3.2. Case Representation

A case represents an experience at an operational level. Typically, a case includes the problem specification, the solution, and sometimes the outcome. This is the most common representation used. However, more elaborate case representations can be employed. Depending on the information included in a case, different types of results can be achieved from the system. Cases that describe a problem and its solution can be used to derive solutions to new problems.

In general, a case specification is described as a set of features. The features are those aspects of the domain and the problem that are considered to be most significant in determining the solution and/or outcome. A case represents an experience. In this situation, a case should represent the features of the application that is used to determine a phishing attack.

In our model, a case includes the combination of feature sets, ensemble method of classifiers, or individual classification algorithm with their specific parameters, the accuracy and performance of the solution, and potential facilitations. A case description stored in the phishing detection system is shown in Table 2.

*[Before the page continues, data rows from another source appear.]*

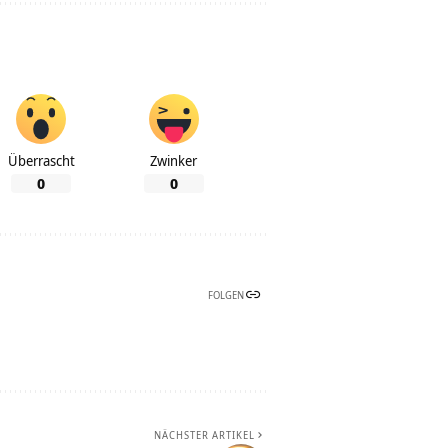
Überrascht
Zwinker
0
0
FOLGEN
NÄCHSTER ARTIKEL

To define a new case in case base, the input features have to pass through different machine learning classifiers, and the results from each classifiers are calculated to produce the final result. Then, the input features, the classifiers with parameters, the activation function, and the final result are stored in the case base (knowledge base) as a new case. The process of defining a new case to be stored in the case base is shown in Figure 4.

3.3. Case Retrieval

Case-based reasoning (CBR) solves a new problem by retrieving the previously solved problems and their solutions from a knowledge source of cases, called the case base. There are challenges related to retrieving process that still need to be addressed. One issue is the computation of similarity, which is particularly important during the retrieving process. The effectiveness of a similarity measurement is determined by the usefulness of a retrieved case in solving a new problem.

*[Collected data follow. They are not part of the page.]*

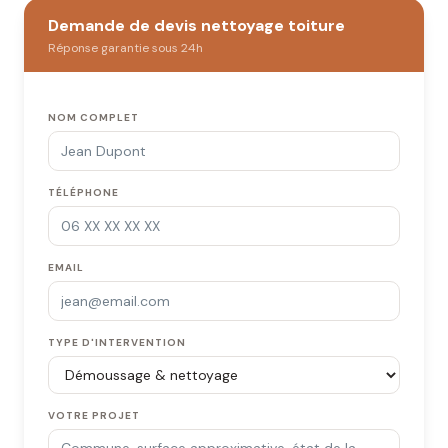
Demande de devis nettoyage toiture
Réponse garantie sous 24h
NOM COMPLET
TÉLÉPHONE
EMAIL
TYPE D'INTERVENTION
VOTRE PROJET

The aim of using the CBR approach is the selection of the most similar past phishing detection cases to the new problem. A set of similar cases is selected from the case base according to a similarity criterion that requires the specification of weights corresponding to attributes. The assessment of case similarity involves the comparison of attribute values of the new case and that of the past cases, stored in the case base. The retrieved old cases are ranked according to their similarity scores to the attributes of the new case. In this work, the nearest neighbor method is applied to calculate the similarity score and the total similarity score of a potentially useful case.

3.4. Adaptive Classification System Design

The main objective of case-based adaptive classification is to assign a suitable classification technique to the target case (a feature set extracted from Android application) by identifying and analysing the training case (sets of features that are stored in the case base) that is similar. The proposed case-based adaptive classification is shown in Figure 5. If the feature set extracted from the active Android application do not match with any set of features, stored in the case base (that means the extracted feature set is not complete for the case-retrieving process), the adaptive classification will select suitable methods to process the extracted feature set. The selection of suitable methods has two options. First, the possible features are added to the extracted feature set in order to perform the case-retrieving process and to choose a suitable classifier. Second, multiple classifiers are selected to process the extracted incomplete feature set. Under the second option, multiple answers, resulted from multiple classifiers, are collected in order to produce a final answer by the way of weighted sum of all answers.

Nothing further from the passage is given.